[Collected data]

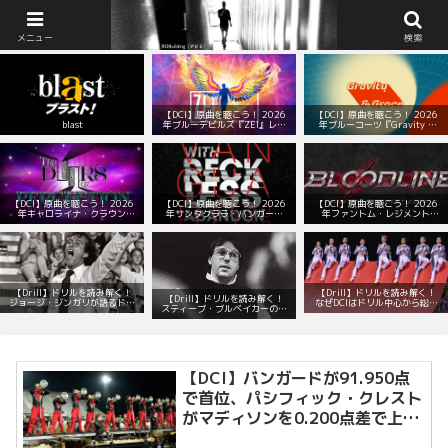
BOBuilding（ボビる）：マーチング部の顧問室
メニュー
検索
【DCI】原曲を聴こう！ 2026
【DCI】原曲を聴こう！ 2026
blast
年ブルーデビルズ『ZEI』レパ
年ブルーコーツ『Gravity &
ートリー！
Grace』レパートリー！
【DCI】原曲を聴こう！ 2026
【DCI】原曲を聴こう！ 2026
【DCI】原曲を聴こう！ 2026
年キャロライナ・クラウン
年サンタクララ・バンガード
年ファントム・レジメント
『The Doors of Perception』
『With Reckless Abandon』
『Bloodline』レパートリー！
レパートリー！
レパートリー！
【Drill】ドリルを読み解く！
【Drill】ドリルを読み解く！
【Drill】ドリルを読み解く！
ジョージ・ジンガリが語るドリ
なぜDCIはドリル中心から総合
スティーブ・ブルベイカーの数
ルデザインの本質とは？
演出へと変わったのか？
学的で音楽的なドリル
【DCI】バンガードが91.950点
で首位、パシフィック・クレスト
がマディソンを0.200点差で上回
る（公式ニュース）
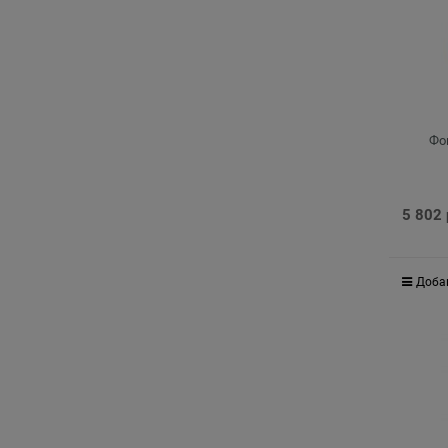
Фо
5 802
Доба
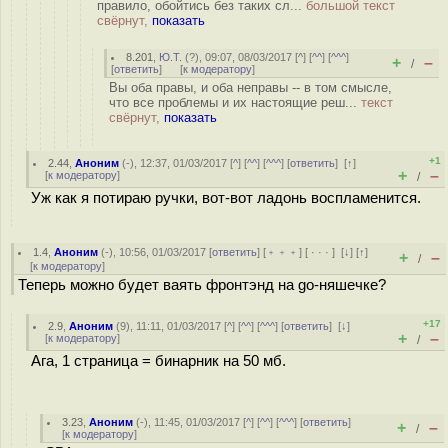
правило, обойтись без таких сл...
большой текст
свёрнут,
показать
8.201
,
Ю.Т.
(
?
), 09:07, 08/03/2017 [
^
] [
^^
] [
^^^
]
+
–
/
[
ответить
]
[
к модератору
]
Вы оба правы, и оба неправы -- в том смысле,
что все проблемы и их настоящие реш...
текст
свёрнут,
показать
+1
2.44
,
Аноним
(
-
), 12:37, 01/03/2017 [
^
] [
^^
] [
^^^
] [
ответить
]
[
↑
]
+
–
[
к модератору
]
/
Уж как я потираю ручки, вот-вот ладонь воспламенится.
1.4
,
Аноним
(
-
), 10:56, 01/03/2017 [
ответить
] [
﹢﹢﹢
] [
· · ·
]
[
↓
] [
↑
]
+
–
/
[
к модератору
]
Теперь можно будет ваять фронтэнд на go-няшечке?
+17
2.9
,
Аноним
(
9
), 11:11, 01/03/2017 [
^
] [
^^
] [
^^^
] [
ответить
]
[
↓
]
+
–
[
к модератору
]
/
Ага, 1 страница = бинарник на 50 мб.
3.23
,
Аноним
(
-
), 11:45, 01/03/2017 [
^
] [
^^
] [
^^^
] [
ответить
]
+
–
/
[
к модератору
]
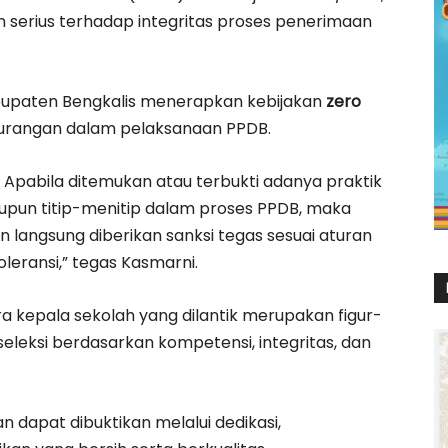
 serius terhadap integritas proses penerimaan
upaten Bengkalis menerapkan kebijakan
zero
urangan dalam pelaksanaan PPDB.
Apabila ditemukan atau terbukti adanya praktik
, maupun titip-menitip dalam proses PPDB, maka
 langsung diberikan sanksi tegas sesuai aturan
leransi,” tegas Kasmarni.
ra kepala sekolah yang dilantik merupakan figur-
 seleksi berdasarkan kompetensi, integritas, dan
 dapat dibuktikan melalui dedikasi,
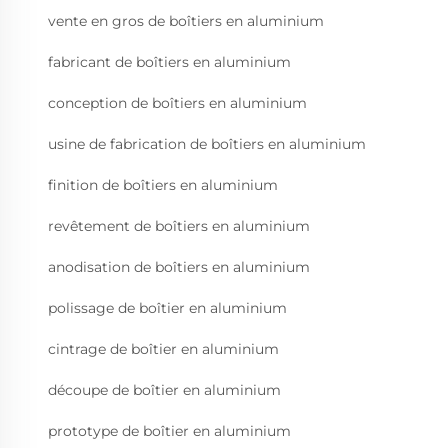
vente en gros de boîtiers en aluminium
fabricant de boîtiers en aluminium
conception de boîtiers en aluminium
usine de fabrication de boîtiers en aluminium
finition de boîtiers en aluminium
revêtement de boîtiers en aluminium
anodisation de boîtiers en aluminium
polissage de boîtier en aluminium
cintrage de boîtier en aluminium
découpe de boîtier en aluminium
prototype de boîtier en aluminium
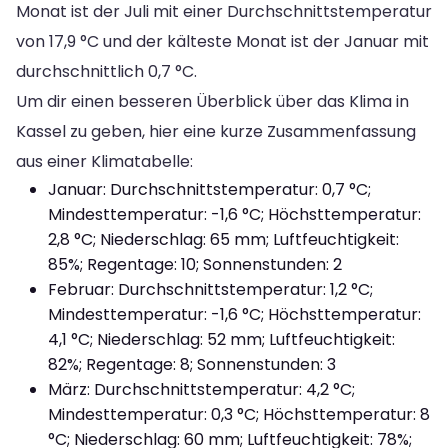
Monat ist der Juli mit einer Durchschnittstemperatur
von 17,9 °C und der kälteste Monat ist der Januar mit
durchschnittlich 0,7 °C.
Um dir einen besseren Überblick über das Klima in
Kassel zu geben, hier eine kurze Zusammenfassung
aus einer Klimatabelle:
Januar: Durchschnittstemperatur: 0,7 °C;
Mindesttemperatur: -1,6 °C; Höchsttemperatur:
2,8 °C; Niederschlag: 65 mm; Luftfeuchtigkeit:
85%; Regentage: 10; Sonnenstunden: 2
Februar: Durchschnittstemperatur: 1,2 °C;
Mindesttemperatur: -1,6 °C; Höchsttemperatur:
4,1 °C; Niederschlag: 52 mm; Luftfeuchtigkeit:
82%; Regentage: 8; Sonnenstunden: 3
März: Durchschnittstemperatur: 4,2 °C;
Mindesttemperatur: 0,3 °C; Höchsttemperatur: 8
°C; Niederschlag: 60 mm; Luftfeuchtigkeit: 78%;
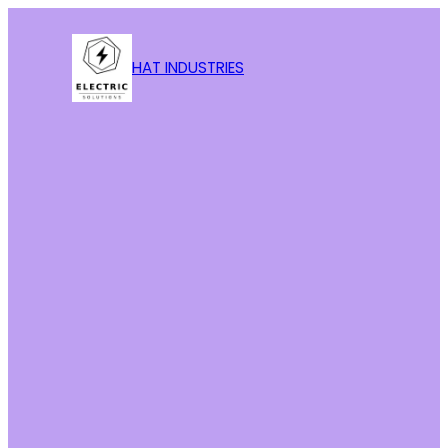
HAT INDUSTRIES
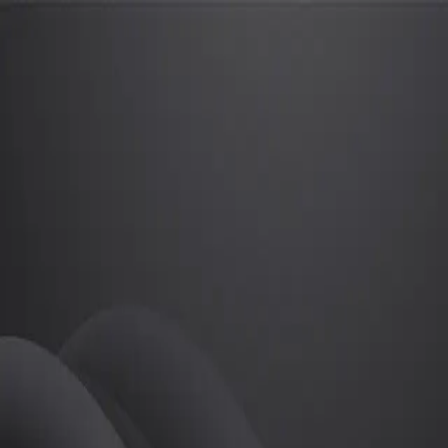
박승범
프로
소개
등록된 자기소개가 없습니다.
골프
박승범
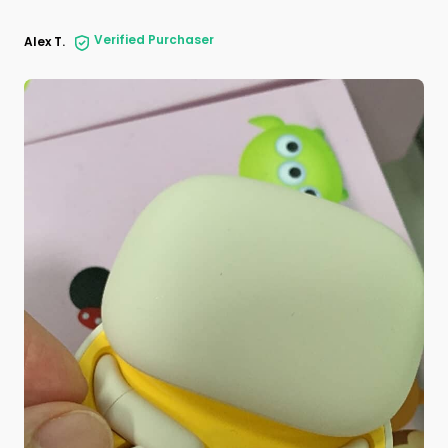
Verified Purchaser
Alex T.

WHAT TO WORK ON:
Extract every line above containing the word "integritas".

SOLVED EXERCISE:
 serius terhadap integritas proses penerimaan
 seleksi berdasarkan kompetensi, integritas, dan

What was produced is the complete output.